In currency derivatives, how do you know which currency is foreign and which is domestic?

I just did the Practice Assessment Speckley and the first question asks for the currency forward price.

The spot we are given is USD/EUR. I thought that would mean that USD is the foreign, and EUR is the domestic a-la f/d convention. But the domestic is the US rate. Is there a rule that will tell me which is which?

I don’t have the assessment in front of me. You’re always buying or selling the currency in the denominator. Focus on this rule rather than price, base, foreign, domestic. If the fraction increases over time, it means that th currency in the denominator has strengthened. You might want to go to the site financialexamhelp123. It’s super helpful (and free).

A/B

Price/base

1.5 USD/EUR means $1.5 for every Euro. It’s the opposite of real world quotes.

There is no F/D convention; quotes can be F/D or D/F. It depends on your point of view.

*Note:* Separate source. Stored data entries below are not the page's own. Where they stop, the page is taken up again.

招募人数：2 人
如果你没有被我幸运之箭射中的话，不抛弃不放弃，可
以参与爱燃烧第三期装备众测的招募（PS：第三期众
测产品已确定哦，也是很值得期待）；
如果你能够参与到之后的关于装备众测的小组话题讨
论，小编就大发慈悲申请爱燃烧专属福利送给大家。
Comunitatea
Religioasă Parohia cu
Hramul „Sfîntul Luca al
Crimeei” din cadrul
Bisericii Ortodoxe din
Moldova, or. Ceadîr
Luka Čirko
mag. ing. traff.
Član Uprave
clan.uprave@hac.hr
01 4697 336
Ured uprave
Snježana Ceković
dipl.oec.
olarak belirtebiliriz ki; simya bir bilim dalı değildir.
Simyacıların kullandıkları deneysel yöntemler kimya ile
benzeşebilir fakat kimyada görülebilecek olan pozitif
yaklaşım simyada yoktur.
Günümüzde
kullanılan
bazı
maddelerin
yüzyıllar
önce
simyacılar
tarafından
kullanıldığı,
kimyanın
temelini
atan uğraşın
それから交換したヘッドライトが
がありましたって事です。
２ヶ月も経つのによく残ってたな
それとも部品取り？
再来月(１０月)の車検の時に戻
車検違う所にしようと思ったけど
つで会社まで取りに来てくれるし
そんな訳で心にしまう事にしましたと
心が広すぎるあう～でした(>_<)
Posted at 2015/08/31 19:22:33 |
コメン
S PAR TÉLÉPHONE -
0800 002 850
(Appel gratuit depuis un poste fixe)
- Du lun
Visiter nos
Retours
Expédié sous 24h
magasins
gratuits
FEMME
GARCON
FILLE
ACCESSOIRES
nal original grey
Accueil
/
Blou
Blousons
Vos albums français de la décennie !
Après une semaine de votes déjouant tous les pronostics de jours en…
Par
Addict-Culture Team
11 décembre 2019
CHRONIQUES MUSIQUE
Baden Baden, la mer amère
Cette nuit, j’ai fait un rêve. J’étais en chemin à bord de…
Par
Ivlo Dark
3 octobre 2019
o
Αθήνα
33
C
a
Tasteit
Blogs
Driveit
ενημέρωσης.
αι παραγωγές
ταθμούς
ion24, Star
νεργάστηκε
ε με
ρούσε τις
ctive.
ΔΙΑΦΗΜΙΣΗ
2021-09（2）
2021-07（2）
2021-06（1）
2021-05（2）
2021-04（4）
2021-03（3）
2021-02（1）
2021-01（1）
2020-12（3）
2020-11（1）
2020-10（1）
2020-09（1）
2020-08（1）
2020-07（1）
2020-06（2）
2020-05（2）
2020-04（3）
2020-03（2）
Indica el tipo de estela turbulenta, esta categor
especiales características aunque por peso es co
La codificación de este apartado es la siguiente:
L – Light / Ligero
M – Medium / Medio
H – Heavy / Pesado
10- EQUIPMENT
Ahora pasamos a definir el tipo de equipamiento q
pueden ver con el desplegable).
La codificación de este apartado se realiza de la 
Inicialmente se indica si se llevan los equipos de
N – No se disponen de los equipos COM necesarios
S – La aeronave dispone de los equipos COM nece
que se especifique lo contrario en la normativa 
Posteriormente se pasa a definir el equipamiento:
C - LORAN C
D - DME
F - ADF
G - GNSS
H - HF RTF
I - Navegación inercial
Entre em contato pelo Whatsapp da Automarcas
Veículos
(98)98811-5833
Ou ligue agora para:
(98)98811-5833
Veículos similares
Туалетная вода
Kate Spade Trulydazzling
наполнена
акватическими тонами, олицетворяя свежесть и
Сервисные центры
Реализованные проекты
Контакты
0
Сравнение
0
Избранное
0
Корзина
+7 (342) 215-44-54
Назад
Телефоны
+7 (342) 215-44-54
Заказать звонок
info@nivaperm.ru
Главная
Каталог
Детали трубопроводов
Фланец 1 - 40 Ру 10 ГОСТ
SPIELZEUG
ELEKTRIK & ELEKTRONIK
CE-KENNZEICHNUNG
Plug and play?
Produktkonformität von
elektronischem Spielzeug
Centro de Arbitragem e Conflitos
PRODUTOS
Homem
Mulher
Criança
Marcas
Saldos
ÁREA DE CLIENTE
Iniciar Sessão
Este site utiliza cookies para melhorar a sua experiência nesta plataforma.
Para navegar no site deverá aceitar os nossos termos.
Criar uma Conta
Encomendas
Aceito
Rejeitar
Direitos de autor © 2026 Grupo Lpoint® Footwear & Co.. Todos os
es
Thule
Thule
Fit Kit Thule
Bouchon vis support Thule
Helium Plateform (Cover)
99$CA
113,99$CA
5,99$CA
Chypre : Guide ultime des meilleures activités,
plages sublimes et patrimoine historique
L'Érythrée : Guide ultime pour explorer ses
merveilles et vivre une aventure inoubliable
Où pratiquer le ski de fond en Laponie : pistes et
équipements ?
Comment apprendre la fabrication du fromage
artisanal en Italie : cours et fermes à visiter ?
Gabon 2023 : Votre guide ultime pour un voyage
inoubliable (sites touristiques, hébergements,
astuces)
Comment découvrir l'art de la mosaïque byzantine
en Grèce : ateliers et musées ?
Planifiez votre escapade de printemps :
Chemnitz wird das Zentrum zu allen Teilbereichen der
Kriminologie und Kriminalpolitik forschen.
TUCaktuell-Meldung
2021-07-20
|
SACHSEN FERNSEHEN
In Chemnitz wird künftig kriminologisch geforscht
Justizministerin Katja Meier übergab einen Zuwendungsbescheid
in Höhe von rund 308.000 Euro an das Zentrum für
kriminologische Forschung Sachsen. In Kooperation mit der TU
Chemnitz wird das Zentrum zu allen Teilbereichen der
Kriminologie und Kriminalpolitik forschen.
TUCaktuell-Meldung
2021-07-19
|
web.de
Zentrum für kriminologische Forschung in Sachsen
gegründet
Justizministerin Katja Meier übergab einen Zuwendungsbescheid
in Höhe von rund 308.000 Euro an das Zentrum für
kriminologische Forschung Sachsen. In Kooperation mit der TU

However, they’re always P/B. This doesn’t depend on your point of view.

For the purpose of the exam, the domestic currency is usually the first currency in the exchange rate quote; so If the quote is $0.82/EUR, the domestic currency here is the USD, while the EUR is the foreign currency.

Kindly try your hands on some questions, and let me know what if this works for you.

Cheers.

Respectfully, this isn’t a good rule of thumb, and it isn’t necessary.

Forget about domestic and foreign; concentrate on base currency and price currency.

Well, you might be correct, but it has worked wonders for me, and I have used it in solving several questions.